Se dirigió al baúl, insertó una antigua llave y lo abrió. Allí permanecían apilados los originales de mis textos. ¡Increíble! ¡Aun atesoraba esas hojas amarillentas y llenas de rayones!

—¿Ah sí? ¿Esto es lo que quieres? ¿Recuperar tus malditos textos emotivos? De seguro sabes que los quieren publicar de nuevo… originales sin editar…¡Redactores principiantes!  Te encumbré a la cima, te convertí en un dios americano, te saqué del alcoholismo y fuiste el maestro del realismo sucio… ¡y así me agradeces! 

—Fuiste cruel, Gordon, no te importaron mis sentimientos, la prosa poética me salía del alma… yo no era el minimalista, eras tú. Convertiste mi prosa en nada, con un estilo seco y sin metáforas.
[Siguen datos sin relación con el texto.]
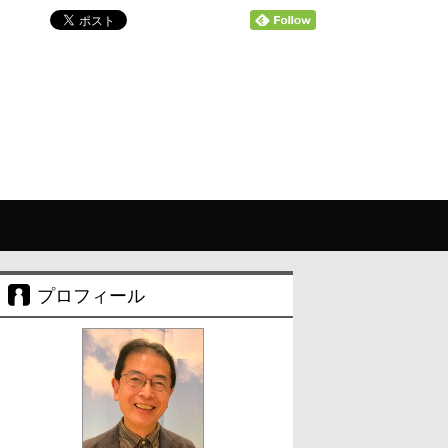
プロフィール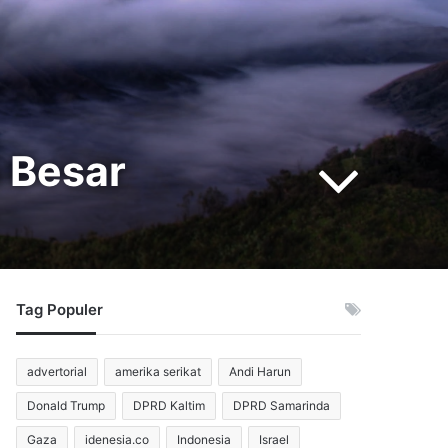
a Besar
Tag Populer
advertorial
amerika serikat
Andi Harun
Donald Trump
DPRD Kaltim
DPRD Samarinda
Gaza
idenesia.co
Indonesia
Israel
—¿Quieres hacer el favor de callarte, Raymond? No te hagas la víctima. Vete a beber whisky con aquel escritor maldito, ¿cómo se llamaba? ese Cheever o ¿era Bukowski? En vida no hacías mas que emborracharte… ¡mientras yo me doblaba el lomo corrigiendo tus basofias!

El viejo obstinado encendió el Zippo y prendió un cigarrillo. Lo desafié, como debí haber hecho en vida.

—¡Anda! ¡Hazlo! Destruye mi espíritu y culpa a los personajes de tus novelas, enmascarados como tú. Les diste vida a tu antojo, no has tenido que editarlos y pudiste llamarlos incluso con tu nombre. ¡Hazlo de una vez, quémalos para que no los publiquen nunca!

—¡Ignorante! Ahora sucede que soy el antagonista y Raymond el mártir. Tus libros me dieron mala reputación, soy un fraude bajo tu inmortalidad. Mis novelas son mi biografía, pero eso no te incumbe. ¡Si ese cáncer no te hubiese enviado a la tumba, serías un borracho fracasado! ¡Estarías en la ruina trabajando como asistente de gasolinera, fantasma ingrato! 

—No eres Gordon, eres tus personajes, cínico igual que ellos.

—Acaba con tus sensiblerías. Seré yo mismo quien será inmortal. 

Diciendo esto y como si fuese el epílogo de su discurso, lanzó el cigarrillo encendido sobre la alfombra. Se acercó dando tumbos a la mesa de noche y se hizo con una lata de butano. Vació el combustible de encendedor sobre su bata blanca, de pies a cabeza, con el Zippo en la mano. Alzó en llamas, y así, la cuenta quedó saldada.